A newly disclosed vulnerability in Apache IoTDB, a widely used time-series database for IoT and industrial telemetry, allows attackers to crash database nodes by exploiting how the software handles aggregation queries.
Tracked as CVE-2026-24012, the flaw carries a moderate severity rating but poses a real operational risk for organizations relying on IoTDB to manage sensor data at scale.
The vulnerability was publicly disclosed on July 6, 2026, by Haonan Hou via the Apache announcement mailing list, with credit for discovery going to security researcher Yan Nan of Detecon Security Lab.
At the core of CVE-2026-24012 is a classic Uncontrolled Resource Consumption issue (CWE-400). Apache IoTDB’s query interface fails to enforce reasonable limits on two critical parameters: the query time span and the aggregation interval.
Normally, aggregation queries in time-series databases summarize large datasets into digestible chunks, think averaging temperature readings every hour over a month. But IoTDB’s affected versions don’t validate whether the combination of these parameters is sane.
An attacker can submit a query spanning an extremely wide time range while specifying a minuscule aggregation interval, forcing the system to calculate and hold an enormous number of data points simultaneously.

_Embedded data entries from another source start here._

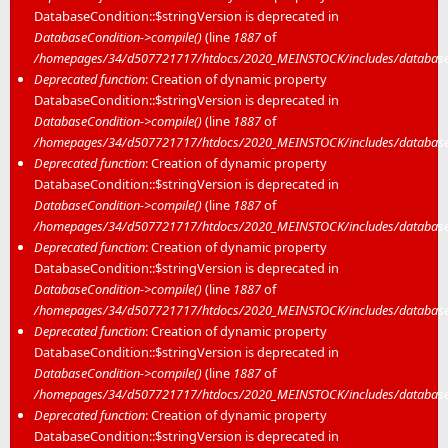
DatabaseCondition::$stringVersion is deprecated in
DatabaseCondition->compile()
(line
1887
of
/homepages/34/d507721717/htdocs/2020_MEINSTOCK/includes/database/
Deprecated function
: Creation of dynamic property
DatabaseCondition::$stringVersion is deprecated in
DatabaseCondition->compile()
(line
1887
of
/homepages/34/d507721717/htdocs/2020_MEINSTOCK/includes/database/
Deprecated function
: Creation of dynamic property
DatabaseCondition::$stringVersion is deprecated in
DatabaseCondition->compile()
(line
1887
of
/homepages/34/d507721717/htdocs/2020_MEINSTOCK/includes/database/
Deprecated function
: Creation of dynamic property
DatabaseCondition::$stringVersion is deprecated in
DatabaseCondition->compile()
(line
1887
of
/homepages/34/d507721717/htdocs/2020_MEINSTOCK/includes/database/
Deprecated function
: Creation of dynamic property
DatabaseCondition::$stringVersion is deprecated in
DatabaseCondition->compile()
(line
1887
of
/homepages/34/d507721717/htdocs/2020_MEINSTOCK/includes/database/
Deprecated function
: Creation of dynamic property
DatabaseCondition::$stringVersion is deprecated in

The mechanics are straightforward, which is part of what makes this bug concerning. A single crafted request causes the DataNode, the component responsible for processing and storing time-series data, to attempt to build a massive result set entirely in memory. Since IoTDB runs on the Java Virtual Machine, this rapidly exhausts the Java heap.

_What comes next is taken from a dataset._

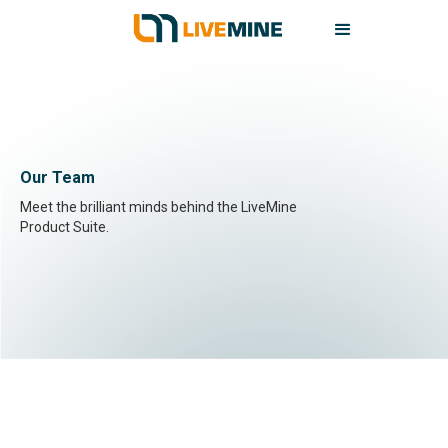
Our Team
Meet the brilliant minds behind the LiveMine
Product Suite.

Once heap memory is exhausted, the DataNode process crashes outright. There’s no need for authentication bypass, privilege escalation, or complex exploit chaining. If an attacker can reach the query interface, they can trigger a denial-of-service condition with minimal effort.
Who’s Affected
The vulnerability affects Apache IoTDB versions from 1.3.3 through 2.0.8, but not including 2.0.8. Given IoTDB’s popularity in industrial IoT deployments, smart manufacturing, and energy monitoring systems environments where continuous data availability is often mission-critical, a successful DoS attack could disrupt real-time monitoring pipelines, delay anomaly detection, and create cascading operational blind spots.
Unlike vulnerabilities that lead to data theft or remote code execution, this flaw’s impact is purely availability-focused. However, in industrial control or critical infrastructure contexts, availability failures can be just as damaging as data breaches, particularly if monitoring systems go dark during an actual emergency.
Mitigation
The Apache IoTDB project has resolved the issue in version 2.0.8 by introducing proper validation logic to reject queries with unreasonable time-span-to-interval ratios. Organizations running affected versions should prioritize upgrading immediately.
For teams unable to patch right away, interim mitigations should include:
- Implementing query rate limiting and timeout thresholds at the application or API gateway layer
- Restricting direct query access to trusted internal networks only
- Monitoring DataNode memory utilization for unusual spikes correlating with query patterns
- Reviewing application logs for abnormally structured aggregation requests
This disclosure reinforces a recurring theme in database security: resource exhaustion vulnerabilities often fly under the radar compared to flashier remote code execution bugs, yet they remain a favorite low-effort attack vector precisely because they require no special access.
As IoTDB continues gaining traction in industrial IoT deployments, this incident is a reminder that input validation on query parameters deserves the same scrutiny as authentication and access controls.